Sometimes I wouldn’t want to be seen dead with me

I’m sure you’re familiar with the idea of makeup as warpaint. It can be a kind of disguise, a metaphorical suit of armour you can hide behind when you’re feeling far from cute or confident.

I use makeup as warpaint quite a lot. If my eyes are smoky, my lips ruby red and my lashes thick with mascara, you can be reasonably sure that I’ve done it to distract from how I really feel. It’s not just the makeup. It’s my entire presentation. If I’m in a baggy top with bits of fried egg on it you know I’m feeling comfortable and confident in myself. If I’ve really dressed up it means that I’ve spent most of the day in a pit of self-loathing, that I’ve forced myself to come out when I don’t feel like it or because I’m scared of going somewhere new, or a combination of those things.

The makeup and the clothes enable me to get into character. The character is still Carrie, but it’s a more confident, more self-assured and a lot less frightened version of me. When I’m feeling scared or sad I can send her out as an advance party until the real Carrie feels safe enough to show up.

Sometimes I send her out because I want other people to see the right version of me.

I spend a lot of time being seen as the wrong version of me. I’m under no illusion that anybody looks at me and thinks “Oh my god! It’s the beautiful and talented actor Emma Stone!”. But I’m aware that a lot of people don’t look at me and see an overweight middle-aged woman either. They see the gender I was assigned at birth, the person I pretended to be, not the person I actually am.

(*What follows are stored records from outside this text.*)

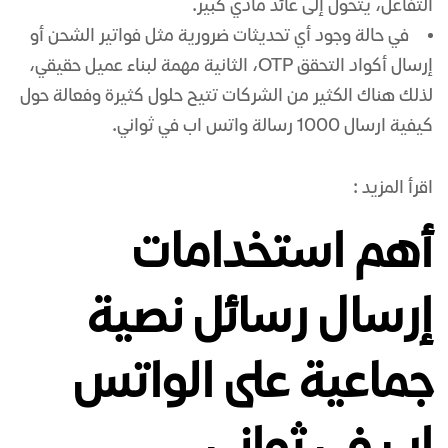
التفاعل، يتحول إلى عائد مادي كبير.
في حالة وجود أي تحديثات ضرورية مثل فواتير الشحن أو
إرسال أكواد التحقق OTP، الثانية مهمة لبناء عميل حقيقي،
لذلك هناك الكثير من الشركات تتيح حلول كثيرة وفعالة حول
كيفية ارسال 1000 رسالة واتس اب في ثواني.
اقرأ المزيد :
أهم استخدامات
إرسال رسائل نصية
جماعية على الواتس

I’m not making that up. It’s pretty obvious quite a lot of the time. It’s there when people stare openly at me on public transport, or talk about me in voices that aren’t quite quiet enough. And it’s there when I’m misgendered, when despite my best efforts I’m coded as male.

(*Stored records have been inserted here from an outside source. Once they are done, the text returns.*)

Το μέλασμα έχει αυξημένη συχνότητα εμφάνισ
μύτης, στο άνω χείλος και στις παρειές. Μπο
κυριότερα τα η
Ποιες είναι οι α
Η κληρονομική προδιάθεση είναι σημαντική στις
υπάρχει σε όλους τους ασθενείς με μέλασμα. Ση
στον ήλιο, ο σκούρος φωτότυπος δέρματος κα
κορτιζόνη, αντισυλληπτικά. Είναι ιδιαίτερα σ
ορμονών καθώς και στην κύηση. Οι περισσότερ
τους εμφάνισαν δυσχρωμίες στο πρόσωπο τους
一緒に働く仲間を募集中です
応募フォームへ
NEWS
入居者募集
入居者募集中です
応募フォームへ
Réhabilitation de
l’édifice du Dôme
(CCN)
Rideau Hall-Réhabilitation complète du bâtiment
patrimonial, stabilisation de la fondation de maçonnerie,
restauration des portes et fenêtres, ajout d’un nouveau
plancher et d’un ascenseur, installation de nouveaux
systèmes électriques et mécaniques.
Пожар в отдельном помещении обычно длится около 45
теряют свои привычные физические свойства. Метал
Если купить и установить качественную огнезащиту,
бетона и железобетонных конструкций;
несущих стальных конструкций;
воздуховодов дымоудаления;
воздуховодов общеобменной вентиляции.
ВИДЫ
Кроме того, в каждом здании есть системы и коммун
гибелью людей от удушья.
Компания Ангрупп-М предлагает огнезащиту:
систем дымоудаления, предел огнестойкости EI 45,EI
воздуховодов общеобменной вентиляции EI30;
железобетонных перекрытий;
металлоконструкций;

So sometimes I want to kick back against that. I’m naturally a jeans and baggy cardigan kind of girl, but sometimes I’ll go what’s called High Femme: ultra-feminine presentation, whether that’s a little black dress and red lipstick or something more suited to skipping through a meadow with a flower in my hair. When I do that I want to be seen, not as who I used to be but as who I am. And if that means turning the femme stuff up to eleven, so be it.

I was out with an old friend the other night, someone who’s been a strong ally since I first came out. I put a lot more effort than usual into my presentation. Part of it was because I was feeling pretty crappy and wanted to try and cheer myself up with a cute dress I’ve been meaning to wear for ages, but if I’m honest with myself a lot of it was because I wanted him to tell his wife later that “honestly, Carrie’s looking amazing.”

I’m so vain, I know. But I wanted him to report back because – and I remember this with the incredible high definition clarity of all my worst, most embarrassing memories – shortly after I started to come out, my wife and I went for dinner at his house. It was the first time I’d tried presenting as me in front of friends, and I realise now that I looked like an ironing board somebody had drawn a face on.

In the last three years I’ve learnt a lot about makeup, about clothes, about not looking like an ironing board with a face on it. At the time, I hadn’t learnt any of those things.

I felt good before I left the flat, but when I got to the pub I started feeling different, self-conscious. And it wasn’t until a friend at the bar asked me if I was on a date that I realised what it was.

Embarrassment.

The self-consciousness I was feeling was embarrassment.

I wasn’t embarrassed for me. I was embarrassed for my friend.

I was embarrassed because, well, imagine people thinking you’re on a date with that.

This is what’s called internalised transphobia. Instead of being flattered or amused (We’re friends! I like women!), I’m ashamed and embarrassed. I’m ashamed and embarrassed because for most of my life I’ve been told that people like me are shameful and embarrassing.

As I’ve written before, this goes through the culture like the word “Blackpool” through a stick of rock.

One of the most famous scenes in Jim Carrey’s Ace Ventura: Pet Detective is when Carrey discovers he has kissed somebody who’s trans. This revelation causes him to throw up twice into the toilet bowl and then clean his teeth so vigorously he goes through an entire tube of toothpaste.

It happened in The Crying Game too, and in Naked Gun 33⅓. Horror at trans women is also played for laughs in The 40-Year-Old Virgin, The Hangover Part II and in a particularly repellent example, in the cartoon The Cleveland Show. The “trans as disgusting trickster” trope is widespread on social media.

Still, it makes a change from portraying trans people as murderers.

It’s everywhere. Comedy gigs, TV shows, newspapers. A constant drumbeat of trans people are this, trans people are that, trans people aren’t really people.

You try not to let it get into your head but it’s like trying to stay dry in a monsoon. And it affects everything. How you feel when you’re out with friends, how you feel when you go to work, how you feel when you walk into somewhere you haven’t been before. It’s what stops you going to the thing you said you would go to, what stops you from swiping on anyone on a dating app because you don’t believe anybody could ever possibly desire you.

What I felt for my friend had nothing to do with how my friend felt. As I wrote earlier, he’s a strong trans ally and a good friend; he couldn’t care less what other people think. But I do. I try not to, but I do. The reason I’m so quick to assume what other people are thinking, so quick to feel shame and embarrassment, is because that’s what I think, because that’s what I’ve been told to think for so much of my life.

When I look in the mirror, I don’t think “honestly Carrie, you look amazing“.

I think “imagine being on a date with that.”